Useful notes

This section contains useful tips to help with understanding function usage, ease shell interaction and introduce some basic characteristics of the dynamic virtual tables.

Understanding function examples

While reading each function’s description, you will notice examples like this:

>>> sql("select ifthenelse(1>0,'yes','no') as answer")
answer
------
yes

Because examples also serve as tests for madIS’s functions, they are coded and displayed as actual Python code. The string inside Python function “sql()” is an SQL query, having its results displayed in the lines following it. Query results in examples also include the column names for clarity. However in the interactive shell column names are not shown. In the interactive shell, the same as above example, would look like the following:

mterm> select ifthenelse(1>0,'yes','no') as answer;
yes
Query executed in 0 min. 0 sec 33 msec

Understanding function parameters

Named parameters

All types of functions (row, aggregate and virtual table) can take simple or named parameters. For simple parameters, ordering is important and should follow function’s definition. Named parameters can be placed anywhere in the parameters lists, with few exceptions that are clearly stated. Named parameters are strings (so they must be placed inside quotes) using the format paramname:paramvalue.

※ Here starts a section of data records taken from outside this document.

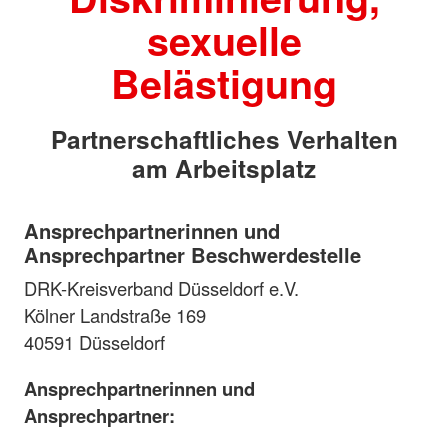
sexuelle
Belästigung
Partnerschaftliches Verhalten
am Arbeitsplatz
Ansprechpartnerinnen und
Ansprechpartner Beschwerdestelle
DRK-Kreisverband Düsseldorf e.V.
Kölner Landstraße 169
40591 Düsseldorf
Ansprechpartnerinnen und
Ansprechpartner:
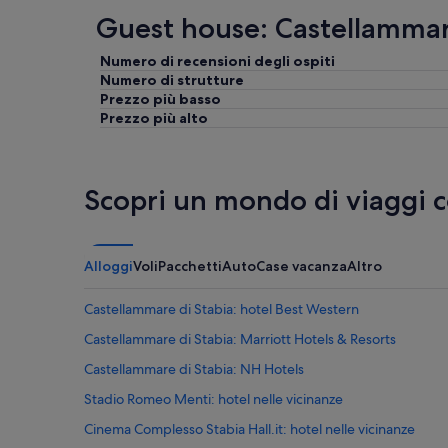
Guest house: Castellammar
Numero di recensioni degli ospiti
Numero di strutture
Prezzo più basso
Prezzo più alto
Scopri un mondo di viaggi 
Alloggi
Voli
Pacchetti
Auto
Case vacanza
Altro
Castellammare di Stabia: hotel Best Western
Castellammare di Stabia: Marriott Hotels & Resorts
Castellammare di Stabia: NH Hotels
Stadio Romeo Menti: hotel nelle vicinanze
Cinema Complesso Stabia Hall.it: hotel nelle vicinanze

For example file function is declared as:

file(location[, formatting options])

where location is a simple parameter containing the file name or network resource to read from, and formatting options is a list of named parameters (eg. parameter dialect which accepts one of values tsv or csv). So using this function to import a csv file would look like this:

select * from file('myfile','dialect:csv');

By using inverted syntax (see SQL extensions), the query would look like this:

select * from (file 'myfile' dialect:csv);

Notice that non named parameters must be quoted. However named parameters quoting is optional. Also parameters are separated with spaces instead of commas. If a space character appears in a named parameter’s value field, quoting should be used. So importing a file that uses spaces as value delimiters, would look like following (using inverted syntax):

select * from (file 'myfile' 'delimiter: ');

An example of a function definition which contains named parameters is output:

output(query:None, file[, formatting options])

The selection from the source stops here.